The European Commission is suspending the preparation of its proposal for the introduction of a digital tax until October. With this decision, the Commission wants to provide ample scope for the completion of the international agreement on the taxation of multinationals.
Last weekend, the G20 finance ministers reached an agreement in principle on global tax reform. They agreed, among other things, on a minimum tax of fifteen percent for multinationals and a more balanced distribution of tax revenues based on the profits made in each country. The deal, described as historical, should be worked out in detail within the OECD by October.
The Commission has been brooding for years on a tax system to better tax the tech giants. Instead, she wants to use the income to help finance the European recovery plan. Later this month, the Commission wanted to put forward a proposal. Still, the completion of the agreement on the minimum tax for multinationals is now “the number one priority”, the spokesman said.

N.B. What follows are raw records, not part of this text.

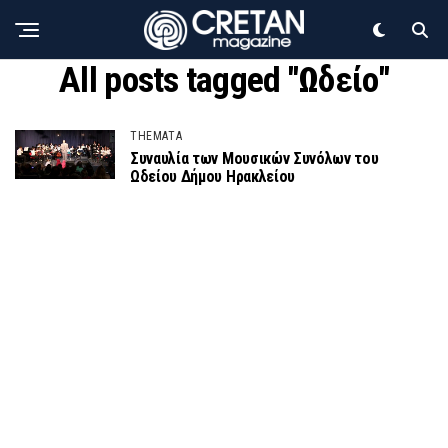
All posts tagged "Ωδείο"
THEMATA
Συναυλία των Μουσικών Συνόλων του
Ωδείου Δήμου Ηρακλείου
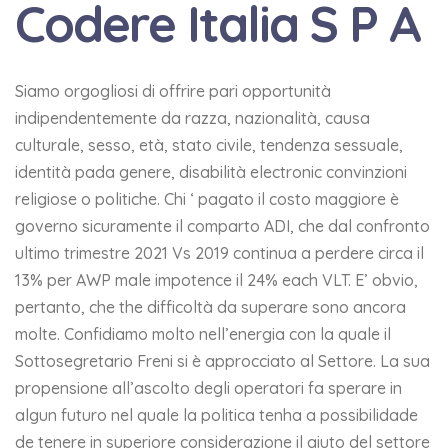
Codere Italia S P A
Siamo orgogliosi di offrire pari opportunità
indipendentemente da razza, nazionalità, causa
culturale, sesso, età, stato civile, tendenza sessuale,
identità pada genere, disabilità electronic convinzioni
religiose o politiche. Chi ‘ pagato il costo maggiore è
governo sicuramente il comparto ADI, che dal confronto
ultimo trimestre 2021 Vs 2019 continua a perdere circa il
13% per AWP male impotence il 24% each VLT. E’ obvio,
pertanto, che the difficoltà da superare sono ancora
molte. Confidiamo molto nell’energia con la quale il
Sottosegretario Freni si è approcciato al Settore. La sua
propensione all’ascolto degli operatori fa sperare in
algun futuro nel quale la politica tenha a possibilidade
de tenere in superiore considerazione il aiuto del settore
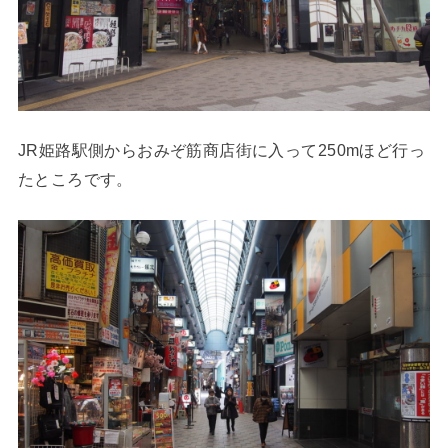
JR姫路駅側からおみぞ筋商店街に入って250mほど行っ
たところです。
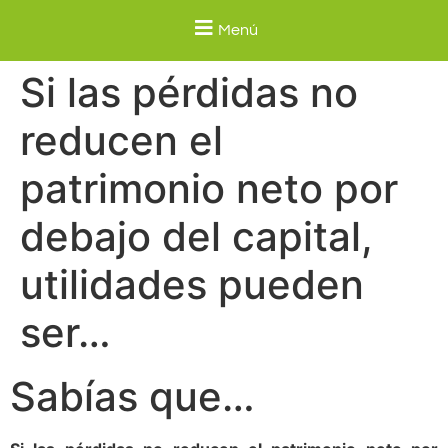
Menú
Si las pérdidas no
reducen el
patrimonio neto por
debajo del capital,
utilidades pueden
ser…
Sabías que…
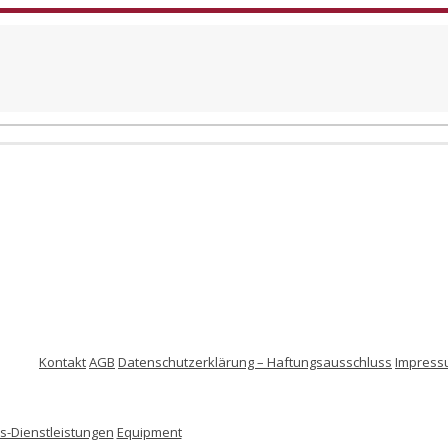
Kontakt
AGB
Datenschutzerklärung – Haftungsausschluss
Impress
-Dienstleistungen
Equipment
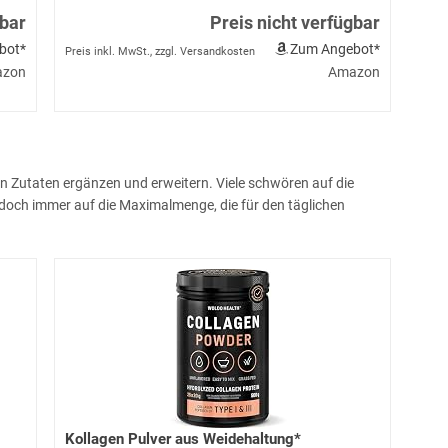
gbar
Preis nicht verfügbar
bot*
Zum Angebot*
Preis inkl. MwSt., zzgl. Versandkosten
zon
Amazon
n Zutaten ergänzen und erweitern. Viele schwören auf die
doch immer auf die Maximalmenge, die für den täglichen
Kollagen Pulver aus Weidehaltung*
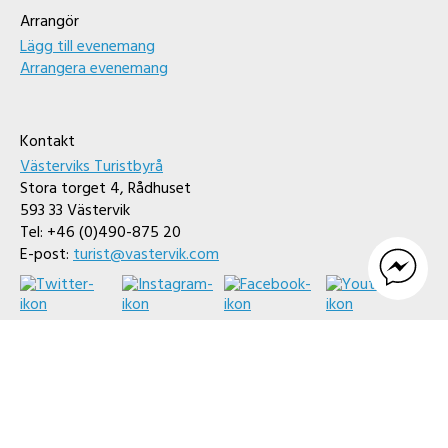
Arrangör
Lägg till evenemang
Arrangera evenemang
Kontakt
Västerviks Turistbyrå
Stora torget 4, Rådhuset
593 33 Västervik
Tel: +46 (0)490-875 20
E-post:
turist@vastervik.com
vastervik.com utvecklas och uppdateras av Västervik
Framåt på uppdrag av Västerviks kommun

The European plan for a digital tax has been met with excellent resistance in the United States for years. Washington finds the plan discriminatory against American companies such as Google, Facebook and Amazon. This weekend, Finance Minister Janet Yellen launched a call from Venice to review those taxes.
According to Yellen, the G20 agreement on the taxation of multinationals means that all countries accept that existing digital taxes will be dismantled and that no more similar taxes will be introduced in the future. “It is now up to the European Commission and the EU Member States to decide the way forward,” she said from Italy. That country, like France and Spain, already has a national digital tax.
Yellen travelled on Monday to Brussels for consultations with her European counterparts. The US secretary advocated easing European fiscal rules to support the economic recovery after the corona crisis. “It is important that the Member States seriously consider taking additional fiscal measures to ensure a robust recovery at national and global levels,” Yellen said.